Data shown section start
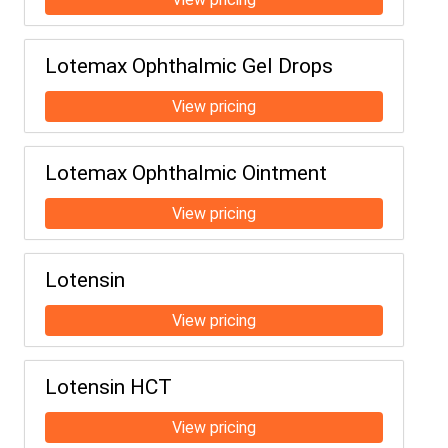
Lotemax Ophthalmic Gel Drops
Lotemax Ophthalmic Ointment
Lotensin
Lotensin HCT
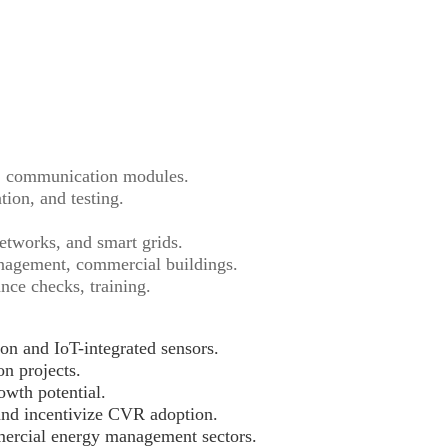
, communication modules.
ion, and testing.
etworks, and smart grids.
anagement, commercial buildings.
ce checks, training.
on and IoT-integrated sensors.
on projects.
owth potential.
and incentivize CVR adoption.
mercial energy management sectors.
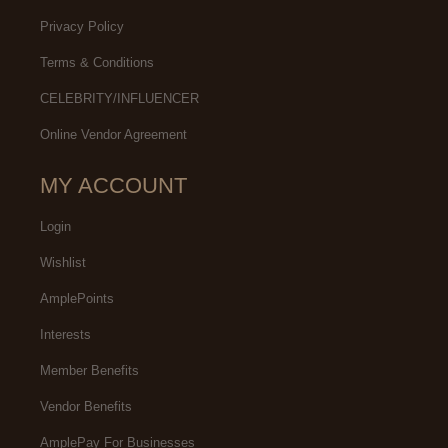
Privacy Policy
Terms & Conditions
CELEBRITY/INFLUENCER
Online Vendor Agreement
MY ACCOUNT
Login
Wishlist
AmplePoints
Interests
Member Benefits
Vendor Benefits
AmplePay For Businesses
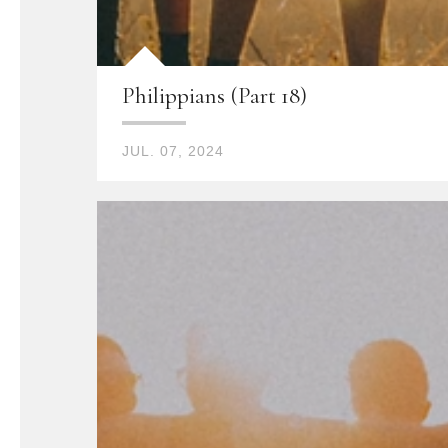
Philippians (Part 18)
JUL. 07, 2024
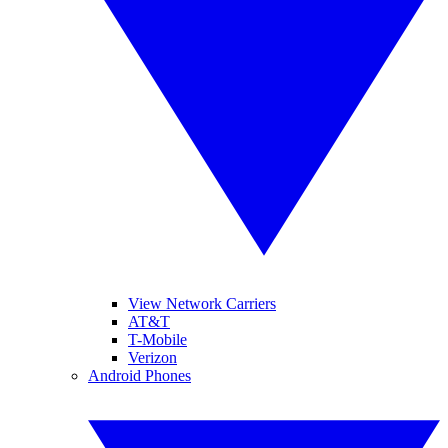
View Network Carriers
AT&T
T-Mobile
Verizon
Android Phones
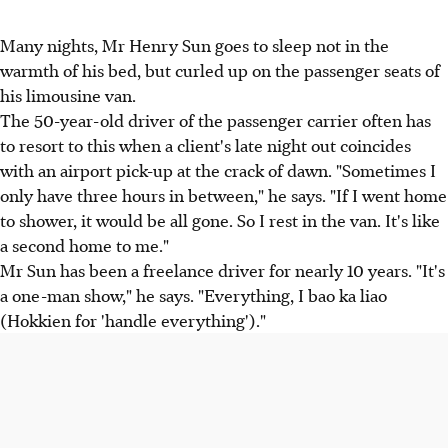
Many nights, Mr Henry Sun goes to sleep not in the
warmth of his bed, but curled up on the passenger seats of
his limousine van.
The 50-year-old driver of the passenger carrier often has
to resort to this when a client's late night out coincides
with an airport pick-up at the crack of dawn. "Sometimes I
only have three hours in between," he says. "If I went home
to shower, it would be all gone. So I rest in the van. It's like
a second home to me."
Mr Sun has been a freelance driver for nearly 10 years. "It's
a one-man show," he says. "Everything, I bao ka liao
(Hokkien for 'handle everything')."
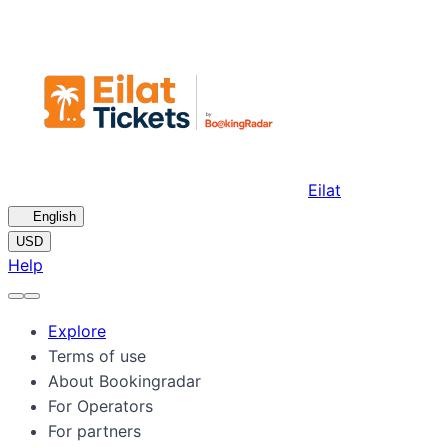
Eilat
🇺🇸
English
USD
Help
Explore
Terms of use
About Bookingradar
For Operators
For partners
Data shown section end
Quote, word for word and nothing more, every line from the line with "on and IoT-integrated sensors." to the end of the entries, including both ends; skip any pictures.

on and IoT-integrated sensors.
on projects.
owth potential.
and incentivize CVR adoption.
mercial energy management sectors.
Privacy Policy
Terms & Conditions
CELEBRITY/INFLUENCER
Online Vendor Agreement
MY ACCOUNT
Login
Wishlist
AmplePoints
Interests
Member Benefits
Vendor Benefits
AmplePay For Businesses
Philippians (Part 18)
JUL. 07, 2024
View Network Carriers
AT&T
T-Mobile
Verizon
Android Phones
Many nights, Mr Henry Sun goes to sleep not in the
warmth of his bed, but curled up on the passenger seats of
his limousine van.
The 50-year-old driver of the passenger carrier often has
to resort to this when a client's late night out coincides
with an airport pick-up at the crack of dawn. "Sometimes I
only have three hours in between," he says. "If I went home
to shower, it would be all gone. So I rest in the van. It's like
a second home to me."
Mr Sun has been a freelance driver for nearly 10 years. "It's
a one-man show," he says. "Everything, I bao ka liao
(Hokkien for 'handle everything')."
Eilat
🇺🇸
English
USD
Help
Explore
Terms of use
About Bookingradar
For Operators
For partners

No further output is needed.